Page images and extracted text:

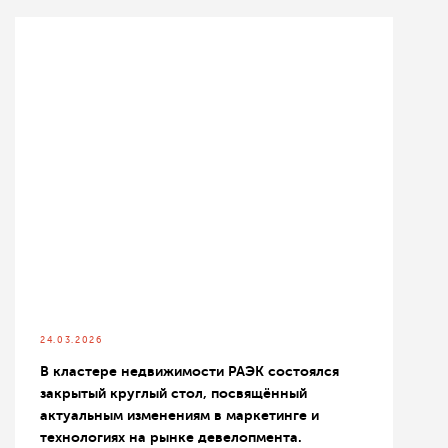
24.03.2026
В кластере недвижимости РАЭК состоялся
закрытый круглый стол, посвящённый
актуальным изменениям в маркетинге и
технологиях на рынке девелопмента.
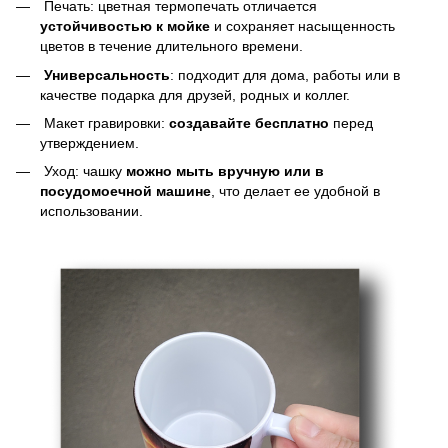
Печать: цветная термопечать отличается
устойчивостью к мойке
и сохраняет насыщенность
цветов в течение длительного времени.
Универсальность
: подходит для дома, работы или в
качестве подарка для друзей, родных и коллег.
Макет гравировки:
создавайте бесплатно
перед
утверждением.
Уход: чашку
можно мыть вручную или в
посудомоечной машине
, что делает ее удобной в
использовании.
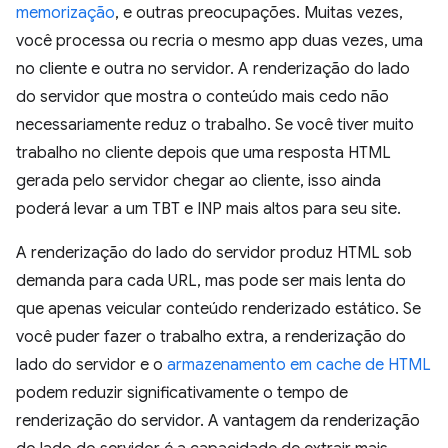
memorização
, e outras preocupações. Muitas vezes,
você processa ou recria o mesmo app duas vezes, uma
no cliente e outra no servidor. A renderização do lado
do servidor que mostra o conteúdo mais cedo não
necessariamente reduz o trabalho. Se você tiver muito
trabalho no cliente depois que uma resposta HTML
gerada pelo servidor chegar ao cliente, isso ainda
poderá levar a um TBT e INP mais altos para seu site.
A renderização do lado do servidor produz HTML sob
demanda para cada URL, mas pode ser mais lenta do
que apenas veicular conteúdo renderizado estático. Se
você puder fazer o trabalho extra, a renderização do
lado do servidor e o
armazenamento em cache de HTML
podem reduzir significativamente o tempo de
renderização do servidor. A vantagem da renderização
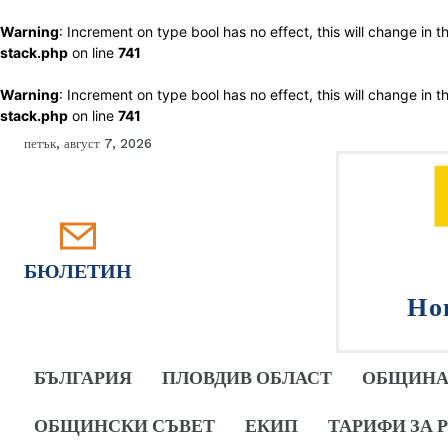
Warning
: Increment on type bool has no effect, this will change in 
stack.php
on line
741
Warning
: Increment on type bool has no effect, this will change in 
stack.php
on line
741
петък, август 7, 2026
БЮЛЕТИН
Но
БЪЛГАРИЯ
ПЛОВДИВ ОБЛАСТ
ОБЩИНА
ОБЩИНСКИ СЪВЕТ
ЕКИП
ТАРИФИ ЗА 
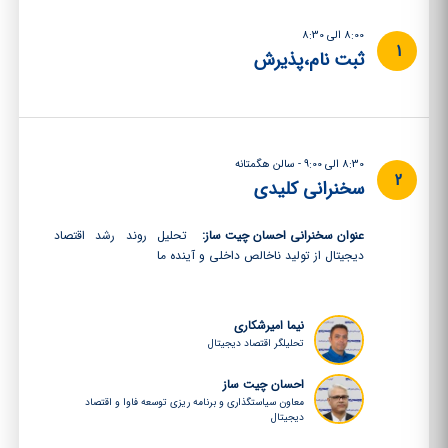
8:00 الی 8:30
1
ثبت نام،پذیرش
8:30 الی 9:00 - سالن هگمتانه
2
سخنرانی کلیدی
عنوان سخنرانی احسان چیت ساز:
تحلیل روند رشد اقتصاد
دیجیتال از تولید ناخالص داخلی و آینده ما
نیما امیرشکاری
تحلیلگر اقتصاد دیجیتال
احسان چیت ساز
معاون سیاستگذاری و برنامه ریزی توسعه فاوا و اقتصاد
دیجیتال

TO DO: Each entry above must be restated word for word; the pictures stay out of the copy.

ANSWER SECTION:
24.03.2026
В кластере недвижимости РАЭК состоялся
закрытый круглый стол, посвящённый
актуальным изменениям в маркетинге и
технологиях на рынке девелопмента.
Печать: цветная термопечать отличается
устойчивостью к мойке
и сохраняет насыщенность
цветов в течение длительного времени.
Универсальность
: подходит для дома, работы или в
качестве подарка для друзей, родных и коллег.
Макет гравировки:
создавайте бесплатно
перед
утверждением.
Уход: чашку
можно мыть вручную или в
посудомоечной машине
, что делает ее удобной в
использовании.
memorização
, e outras preocupações. Muitas vezes,
você processa ou recria o mesmo app duas vezes, uma
no cliente e outra no servidor. A renderização do lado
do servidor que mostra o conteúdo mais cedo não
necessariamente reduz o trabalho. Se você tiver muito
trabalho no cliente depois que uma resposta HTML
gerada pelo servidor chegar ao cliente, isso ainda
poderá levar a um TBT e INP mais altos para seu site.
A renderização do lado do servidor produz HTML sob
demanda para cada URL, mas pode ser mais lenta do
que apenas veicular conteúdo renderizado estático. Se
você puder fazer o trabalho extra, a renderização do
lado do servidor e o
armazenamento em cache de HTML
podem reduzir significativamente o tempo de
renderização do servidor. A vantagem da renderização
Warning
: Increment on type bool has no effect, this will change in 
stack.php
on line
741
Warning
: Increment on type bool has no effect, this will change in 
stack.php
on line
741
петък, август 7, 2026
БЮЛЕТИН
Но
БЪЛГАРИЯ
ПЛОВДИВ ОБЛАСТ
ОБЩИНА
ОБЩИНСКИ СЪВЕТ
ЕКИП
ТАРИФИ ЗА 
8:00 الی 8:30
1
ثبت نام،پذیرش
8:30 الی 9:00 - سالن هگمتانه
2
سخنرانی کلیدی
عنوان سخنرانی احسان چیت ساز:
تحلیل روند رشد اقتصاد
دیجیتال از تولید ناخالص داخلی و آینده ما
نیما امیرشکاری
تحلیلگر اقتصاد دیجیتال
احسان چیت ساز
معاون سیاستگذاری و برنامه ریزی توسعه فاوا و اقتصاد
دیجیتال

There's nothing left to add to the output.